Four muscles in the shoulder that when injured or damaged can lead to sleepless nights, pain, and weakness.

The most common ways of injury to the rotator cuff are trauma, such as a fall on the outstretched hand, repetitive overload to the tendon by activity, or bone spurs cutting into the tendon.

Symptoms commonly begin with pain over the upper arm that is worse with reaching overhead, lying on your side, reaching behind your back, and weakness.

The rotator cuff has a very limited capacity to heal on its own and therefore treatment is often required to improve symptoms. This usually begins with a short period of rest, followed by a rehabilitation program focused on mobility, and strength to improve function. Steroid injection can be used if significant inflammation is present and interferes with the ability to engage in the exercise program. Two thirds of patients will improve with these modalities alone, and thus this is the first phase of treatment.

If symptoms persist, MRI is utilized to evaluate the rotator cuff for tears. Most commonly injured is the supraspinatus tendon. This is the muscle that allows you to put on a jacket, reach into the kitchen cabinet and get out the dishes, put a gallon of milk in the refrigerator, or pour a pot of coffee. Because the tendon is spring loaded, full tears commonly separate or retract. The more the retraction, the more serious the tear. If these tears are not addressed, atrophy will ensue and the tears will frequently get larger over time.

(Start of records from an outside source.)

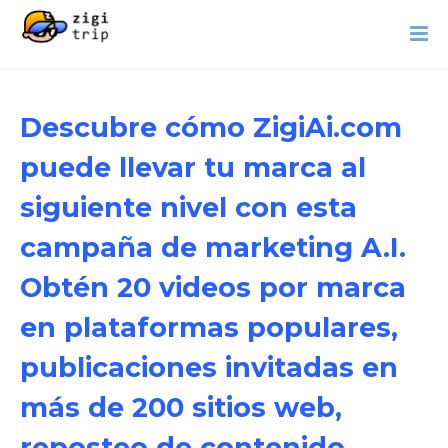
Descubre cómo ZigiAi.com
puede llevar tu marca al
siguiente nivel con esta
campaña de marketing A.I.
Obtén 20 videos por marca
en plataformas populares,
publicaciones invitadas en
más de 200 sitios web,
reposteo de contenido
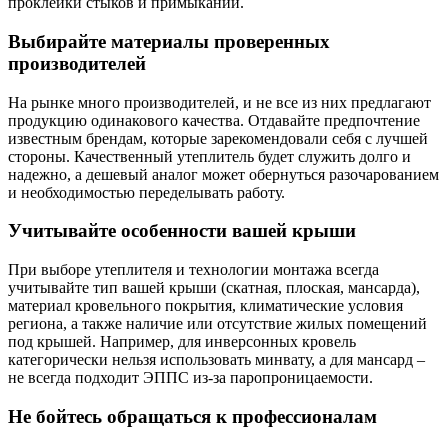
проклейки стыков и примыканий.
Выбирайте материалы проверенных
производителей
На рынке много производителей, и не все из них предлагают
продукцию одинакового качества. Отдавайте предпочтение
известным брендам, которые зарекомендовали себя с лучшей
стороны. Качественный утеплитель будет служить долго и
надежно, а дешевый аналог может обернуться разочарованием
и необходимостью переделывать работу.
Учитывайте особенности вашей крыши
При выборе утеплителя и технологии монтажа всегда
учитывайте тип вашей крыши (скатная, плоская, мансарда),
материал кровельного покрытия, климатические условия
региона, а также наличие или отсутствие жилых помещений
под крышей. Например, для инверсонных кровель
категорически нельзя использовать минвату, а для мансард –
не всегда подходит ЭППС из-за паропроницаемости.
Не бойтесь обращаться к профессионалам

Surgical repair is performed arthroscopically and consists of stretching the tendon back out to it’s attachment point and repairing it back to the humerus greater tuberosity that it pulled off from. Traditionally, the shoulder was immobilized in a sling for up to 6 weeks before starting physical therapy to protect the repair. The downside of this approach was a high rate of postop stiffness, called frozen shoulder. We pioneered an accelerated rehab program for rotator cuff 25 years ago that reduced this immobilization down to just 5 days and actually lowered to postop stiffness rate.

Quality of the rotator cuff tissue has been a major determinant of success of the surgery, as well as the recurrent tear rate. The larger the tear and degree of separation, the higher the recurrent tear rate – that can approach 50 percent!

Innovation in rotator cuff surgery revolves around the use of biologics to reduce the risk of recurrent tears. CuffMend is an acellular, dermal allograft that is placed upon the repair to effectively double the thickness of an atrophic tendon and reduce the risk of recurrent tears. We have been effectively utilizing this technology over the past 2 years with great success to enhance patient outcomes for the most serious tears.

We remain committed to utilizing the best technology to remain innovators in rotator cuff surgery.